Exemples d’interprétation des résultats : 

Technologie lactique : 

Test réalisé sur le lactosérum au moulage et/ou sur le fromage frais au démoulage :

Si le pH est supérieur à 4,7 l’acidification du caillé est lente et insuffisante.

Technologie pâte pressée non-cuite ou pâte molle type «Présure» : 

Test réalisé sur lactosérum ou sur le fromage frais au démoulage :

Si le pH est supérieur à 5,6 l’acidification du fromage pendant l’égouttage est trop lente et insuffisante.

Comment procéder ?

Ne plongez pas ou n’appliquez pas la bande de papier directement sur vos produits.

Produits liquides 

(lait, lactosérum, eau d’alimentation, eau de rinçage, saumures) 

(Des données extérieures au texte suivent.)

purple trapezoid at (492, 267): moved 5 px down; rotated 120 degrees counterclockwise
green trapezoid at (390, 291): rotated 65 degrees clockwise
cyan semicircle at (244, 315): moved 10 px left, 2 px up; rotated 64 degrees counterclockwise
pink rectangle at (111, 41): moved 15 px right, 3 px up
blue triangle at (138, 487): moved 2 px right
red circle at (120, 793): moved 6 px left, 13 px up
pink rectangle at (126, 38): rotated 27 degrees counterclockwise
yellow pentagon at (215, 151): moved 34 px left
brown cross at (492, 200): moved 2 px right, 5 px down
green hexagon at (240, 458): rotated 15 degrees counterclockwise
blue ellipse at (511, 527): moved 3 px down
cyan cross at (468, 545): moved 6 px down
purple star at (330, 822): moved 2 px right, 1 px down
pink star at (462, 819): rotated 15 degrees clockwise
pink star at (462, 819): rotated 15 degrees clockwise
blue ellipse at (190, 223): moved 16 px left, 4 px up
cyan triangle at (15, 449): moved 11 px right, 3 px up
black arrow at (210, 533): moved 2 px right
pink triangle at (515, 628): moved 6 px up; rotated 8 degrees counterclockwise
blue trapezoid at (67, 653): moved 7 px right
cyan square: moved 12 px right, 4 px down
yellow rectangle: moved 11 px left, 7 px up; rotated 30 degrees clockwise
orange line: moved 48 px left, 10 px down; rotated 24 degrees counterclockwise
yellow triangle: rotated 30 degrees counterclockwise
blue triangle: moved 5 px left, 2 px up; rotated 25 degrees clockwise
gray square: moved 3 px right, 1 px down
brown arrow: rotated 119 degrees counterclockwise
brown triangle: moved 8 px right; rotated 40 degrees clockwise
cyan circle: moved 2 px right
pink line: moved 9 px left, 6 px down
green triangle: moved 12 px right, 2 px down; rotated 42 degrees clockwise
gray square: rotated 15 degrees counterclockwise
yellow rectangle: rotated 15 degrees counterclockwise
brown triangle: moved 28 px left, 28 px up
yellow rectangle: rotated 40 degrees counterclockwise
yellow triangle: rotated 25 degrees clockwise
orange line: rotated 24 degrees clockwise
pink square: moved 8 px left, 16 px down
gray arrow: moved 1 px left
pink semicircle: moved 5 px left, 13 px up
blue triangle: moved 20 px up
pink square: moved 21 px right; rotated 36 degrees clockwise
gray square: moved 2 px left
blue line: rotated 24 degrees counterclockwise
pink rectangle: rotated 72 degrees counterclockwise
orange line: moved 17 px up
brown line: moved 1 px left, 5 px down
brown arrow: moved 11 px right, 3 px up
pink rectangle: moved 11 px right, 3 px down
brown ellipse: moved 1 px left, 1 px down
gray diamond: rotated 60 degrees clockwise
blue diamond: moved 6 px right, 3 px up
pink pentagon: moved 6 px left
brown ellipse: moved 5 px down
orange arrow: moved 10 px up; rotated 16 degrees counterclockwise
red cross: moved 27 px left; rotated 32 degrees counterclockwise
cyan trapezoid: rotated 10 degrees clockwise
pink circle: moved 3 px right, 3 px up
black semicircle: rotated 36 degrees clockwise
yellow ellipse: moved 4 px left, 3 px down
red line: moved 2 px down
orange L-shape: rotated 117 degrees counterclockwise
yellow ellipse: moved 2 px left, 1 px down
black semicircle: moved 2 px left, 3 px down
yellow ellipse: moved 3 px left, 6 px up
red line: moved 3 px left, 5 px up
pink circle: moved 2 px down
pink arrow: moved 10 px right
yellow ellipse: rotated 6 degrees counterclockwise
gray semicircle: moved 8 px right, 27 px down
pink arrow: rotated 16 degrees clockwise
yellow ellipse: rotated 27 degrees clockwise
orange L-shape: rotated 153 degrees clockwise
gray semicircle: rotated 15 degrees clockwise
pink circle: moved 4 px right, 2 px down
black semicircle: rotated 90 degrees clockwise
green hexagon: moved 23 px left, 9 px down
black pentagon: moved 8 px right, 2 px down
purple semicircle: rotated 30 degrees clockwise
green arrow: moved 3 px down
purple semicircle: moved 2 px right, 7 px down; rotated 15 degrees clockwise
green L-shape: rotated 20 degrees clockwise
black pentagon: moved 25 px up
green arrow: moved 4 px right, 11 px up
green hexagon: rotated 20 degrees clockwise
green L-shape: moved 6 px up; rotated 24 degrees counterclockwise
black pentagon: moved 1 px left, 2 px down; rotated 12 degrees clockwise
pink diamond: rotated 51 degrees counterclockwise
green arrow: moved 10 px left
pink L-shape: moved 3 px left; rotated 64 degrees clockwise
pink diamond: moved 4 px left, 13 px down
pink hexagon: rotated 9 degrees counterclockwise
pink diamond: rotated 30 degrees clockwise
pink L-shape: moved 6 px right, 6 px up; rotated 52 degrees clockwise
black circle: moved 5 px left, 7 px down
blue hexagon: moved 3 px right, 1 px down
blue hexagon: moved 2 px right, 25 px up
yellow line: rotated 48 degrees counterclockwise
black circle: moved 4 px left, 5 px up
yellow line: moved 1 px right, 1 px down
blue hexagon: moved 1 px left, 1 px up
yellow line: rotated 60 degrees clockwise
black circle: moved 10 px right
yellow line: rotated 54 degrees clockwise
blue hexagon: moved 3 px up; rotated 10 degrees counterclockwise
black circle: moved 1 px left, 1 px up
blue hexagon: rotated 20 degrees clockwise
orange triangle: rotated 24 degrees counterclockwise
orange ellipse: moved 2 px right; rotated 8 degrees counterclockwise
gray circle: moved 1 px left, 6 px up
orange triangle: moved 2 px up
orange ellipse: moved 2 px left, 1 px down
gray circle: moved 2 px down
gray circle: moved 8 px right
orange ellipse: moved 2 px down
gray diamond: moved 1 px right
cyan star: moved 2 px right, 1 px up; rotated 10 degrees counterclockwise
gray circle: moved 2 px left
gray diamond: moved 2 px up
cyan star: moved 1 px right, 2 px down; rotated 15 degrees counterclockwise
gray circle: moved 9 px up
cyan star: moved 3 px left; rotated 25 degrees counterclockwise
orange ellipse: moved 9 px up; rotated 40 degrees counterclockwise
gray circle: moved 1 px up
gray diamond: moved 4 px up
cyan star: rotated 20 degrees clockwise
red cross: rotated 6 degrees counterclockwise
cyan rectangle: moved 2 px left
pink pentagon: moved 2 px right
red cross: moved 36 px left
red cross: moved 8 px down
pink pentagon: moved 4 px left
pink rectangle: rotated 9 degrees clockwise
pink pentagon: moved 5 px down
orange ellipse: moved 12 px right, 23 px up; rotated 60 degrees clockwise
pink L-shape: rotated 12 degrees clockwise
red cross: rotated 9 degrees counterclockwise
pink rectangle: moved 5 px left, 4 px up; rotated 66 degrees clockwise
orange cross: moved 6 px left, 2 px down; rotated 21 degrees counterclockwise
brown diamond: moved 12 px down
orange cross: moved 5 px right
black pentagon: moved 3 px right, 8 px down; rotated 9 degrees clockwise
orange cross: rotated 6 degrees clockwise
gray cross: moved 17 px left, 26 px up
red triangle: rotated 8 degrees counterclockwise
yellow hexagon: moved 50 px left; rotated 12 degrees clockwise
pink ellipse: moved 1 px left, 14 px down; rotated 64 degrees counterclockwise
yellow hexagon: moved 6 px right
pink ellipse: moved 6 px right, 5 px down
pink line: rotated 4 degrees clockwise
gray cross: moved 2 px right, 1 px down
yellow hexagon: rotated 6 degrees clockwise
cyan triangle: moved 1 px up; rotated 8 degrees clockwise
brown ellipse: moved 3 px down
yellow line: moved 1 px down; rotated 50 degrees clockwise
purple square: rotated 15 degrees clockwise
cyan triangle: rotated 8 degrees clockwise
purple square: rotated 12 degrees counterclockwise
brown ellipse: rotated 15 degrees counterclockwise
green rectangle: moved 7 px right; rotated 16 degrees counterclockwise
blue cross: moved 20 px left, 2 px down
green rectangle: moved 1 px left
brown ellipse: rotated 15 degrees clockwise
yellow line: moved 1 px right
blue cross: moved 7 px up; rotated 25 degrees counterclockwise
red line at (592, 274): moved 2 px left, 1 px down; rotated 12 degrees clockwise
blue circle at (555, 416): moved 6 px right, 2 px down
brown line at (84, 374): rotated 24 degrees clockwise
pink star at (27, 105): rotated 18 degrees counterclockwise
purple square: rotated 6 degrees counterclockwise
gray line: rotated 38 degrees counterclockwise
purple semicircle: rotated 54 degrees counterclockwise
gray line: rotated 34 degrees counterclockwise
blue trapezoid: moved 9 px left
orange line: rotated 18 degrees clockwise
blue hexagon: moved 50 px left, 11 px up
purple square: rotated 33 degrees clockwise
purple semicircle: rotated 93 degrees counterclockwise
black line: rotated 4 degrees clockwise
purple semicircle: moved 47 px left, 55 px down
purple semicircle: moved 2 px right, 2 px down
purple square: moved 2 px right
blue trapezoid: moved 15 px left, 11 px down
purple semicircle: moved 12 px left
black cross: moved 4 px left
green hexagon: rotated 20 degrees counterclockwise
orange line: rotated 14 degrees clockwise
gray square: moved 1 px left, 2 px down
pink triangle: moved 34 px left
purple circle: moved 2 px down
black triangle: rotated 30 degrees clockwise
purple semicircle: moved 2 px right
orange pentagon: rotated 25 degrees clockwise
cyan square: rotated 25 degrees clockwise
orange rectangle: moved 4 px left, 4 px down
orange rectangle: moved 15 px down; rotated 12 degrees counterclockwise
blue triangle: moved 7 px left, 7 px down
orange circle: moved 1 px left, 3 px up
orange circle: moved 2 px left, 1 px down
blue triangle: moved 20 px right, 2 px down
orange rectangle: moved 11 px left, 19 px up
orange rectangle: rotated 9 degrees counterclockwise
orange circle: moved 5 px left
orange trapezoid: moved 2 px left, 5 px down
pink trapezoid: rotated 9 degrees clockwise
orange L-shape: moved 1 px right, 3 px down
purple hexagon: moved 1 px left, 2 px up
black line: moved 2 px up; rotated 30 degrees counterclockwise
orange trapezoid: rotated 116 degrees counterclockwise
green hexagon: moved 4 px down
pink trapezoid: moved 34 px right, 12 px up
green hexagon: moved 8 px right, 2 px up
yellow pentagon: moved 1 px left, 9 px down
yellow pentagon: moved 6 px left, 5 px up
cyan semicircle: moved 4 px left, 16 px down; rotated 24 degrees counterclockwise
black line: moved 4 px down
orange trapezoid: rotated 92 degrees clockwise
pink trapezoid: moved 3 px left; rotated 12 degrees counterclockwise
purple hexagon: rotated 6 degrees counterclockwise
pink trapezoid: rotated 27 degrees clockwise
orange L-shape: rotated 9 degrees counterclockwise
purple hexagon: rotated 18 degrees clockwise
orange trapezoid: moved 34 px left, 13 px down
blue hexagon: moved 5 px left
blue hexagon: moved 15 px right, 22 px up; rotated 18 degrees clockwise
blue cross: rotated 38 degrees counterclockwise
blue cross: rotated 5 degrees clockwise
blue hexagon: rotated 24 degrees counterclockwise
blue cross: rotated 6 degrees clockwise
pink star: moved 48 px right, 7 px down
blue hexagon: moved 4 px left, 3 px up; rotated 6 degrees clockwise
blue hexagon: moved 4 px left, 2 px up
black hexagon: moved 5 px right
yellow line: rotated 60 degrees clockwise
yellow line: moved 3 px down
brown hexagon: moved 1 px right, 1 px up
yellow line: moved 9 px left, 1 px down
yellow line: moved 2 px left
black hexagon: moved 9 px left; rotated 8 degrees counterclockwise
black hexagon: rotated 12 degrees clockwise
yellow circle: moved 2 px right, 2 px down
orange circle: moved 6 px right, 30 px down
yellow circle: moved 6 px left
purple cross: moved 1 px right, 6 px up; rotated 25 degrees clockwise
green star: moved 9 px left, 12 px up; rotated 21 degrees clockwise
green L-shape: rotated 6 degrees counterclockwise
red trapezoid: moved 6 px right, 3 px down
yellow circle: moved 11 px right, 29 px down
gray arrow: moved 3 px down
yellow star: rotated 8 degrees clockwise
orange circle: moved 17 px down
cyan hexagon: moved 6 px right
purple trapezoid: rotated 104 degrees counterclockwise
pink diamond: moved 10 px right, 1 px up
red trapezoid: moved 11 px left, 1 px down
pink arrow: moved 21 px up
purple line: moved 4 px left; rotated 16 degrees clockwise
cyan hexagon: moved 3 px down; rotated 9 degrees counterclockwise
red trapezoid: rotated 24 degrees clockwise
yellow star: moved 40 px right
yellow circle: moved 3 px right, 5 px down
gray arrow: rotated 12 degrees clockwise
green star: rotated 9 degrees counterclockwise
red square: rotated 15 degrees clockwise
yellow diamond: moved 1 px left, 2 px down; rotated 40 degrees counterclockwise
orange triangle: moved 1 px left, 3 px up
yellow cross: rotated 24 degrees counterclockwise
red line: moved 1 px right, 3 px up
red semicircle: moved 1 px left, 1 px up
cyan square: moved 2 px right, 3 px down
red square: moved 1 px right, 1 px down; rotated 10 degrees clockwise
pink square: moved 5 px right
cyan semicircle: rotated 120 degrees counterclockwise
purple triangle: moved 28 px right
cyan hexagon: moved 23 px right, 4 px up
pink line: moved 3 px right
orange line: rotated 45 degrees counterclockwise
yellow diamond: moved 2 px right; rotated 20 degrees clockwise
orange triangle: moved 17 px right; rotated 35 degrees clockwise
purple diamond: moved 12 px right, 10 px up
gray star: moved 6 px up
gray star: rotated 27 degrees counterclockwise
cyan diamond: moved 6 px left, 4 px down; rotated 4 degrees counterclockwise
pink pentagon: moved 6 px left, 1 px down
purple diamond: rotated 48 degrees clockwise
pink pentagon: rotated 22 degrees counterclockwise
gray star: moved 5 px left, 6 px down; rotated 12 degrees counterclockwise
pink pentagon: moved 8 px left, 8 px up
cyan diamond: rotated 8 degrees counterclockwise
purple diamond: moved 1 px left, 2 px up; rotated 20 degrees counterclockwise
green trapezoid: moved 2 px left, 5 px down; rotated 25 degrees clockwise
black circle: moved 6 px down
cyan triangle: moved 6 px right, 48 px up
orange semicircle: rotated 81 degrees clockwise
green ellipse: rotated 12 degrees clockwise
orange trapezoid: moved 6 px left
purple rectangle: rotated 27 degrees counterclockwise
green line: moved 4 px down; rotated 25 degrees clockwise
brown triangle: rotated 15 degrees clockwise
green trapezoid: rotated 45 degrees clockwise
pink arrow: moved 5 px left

  • Prélevez un échantillon du produit (avec un ustensile propre), environ le quart d’un verre et le papier pH (morceau ou bandelette).
  • Trempez le papier dans l’échantillon. Lisez la couleur immédiatement.
  • Comparez la couleur obtenue avec la gamme de couleur de la boîte dans un lieu bien éclairé, vous savez ainsi le pH de votre échantillon.

Produits solides (caillé, fromages frais au démoulage voire quelques jours) 

  • Prenez un morceau ou bande de papier pH
  • Prélevez un bout de produit avec un couteau par exemple et déposez-le en appuyant légèrement. N’étalez pas trop de façon à pouvoir retirer le morceau de fromage ensuite.
  • Ne pas mettre en contact la lame métallique du couteau avec la surface colorée car cela pourrait fausser la mesure.
  • Attendez une minute maximum et comparez la couleur obtenue avec la gamme de la boîte pour avoir le pH de votre produit.
  • Jetez le morceau usagé et l’échantillon qui a été appliqué sur celui-ci.

(+)Le papier pH est pratique, rapide, peu coûteux et simple d’utilisation. Il peut donc être conseillé en contrôle de routine pour détecter des anomalies de fabrication.

(-) Le papier pH ne peut être utilisé que sur des milieux liquides ou des fromages frais.

(-) La mesure du pH avec cet outil ne donne qu’une valeur approximative de pH car l’évaluation de la couleur est délicate. Le papier pH ne remplace donc pas le pH mètre.

CONSEILS

N’entreposez pas le boîtier à l’humidité et évitez si possible la lumière : le mieux est de le ranger dans un placard ou dans un bocal hermétique. Vous pourrez ainsi conserver votre papier pH pendant un an voire plus.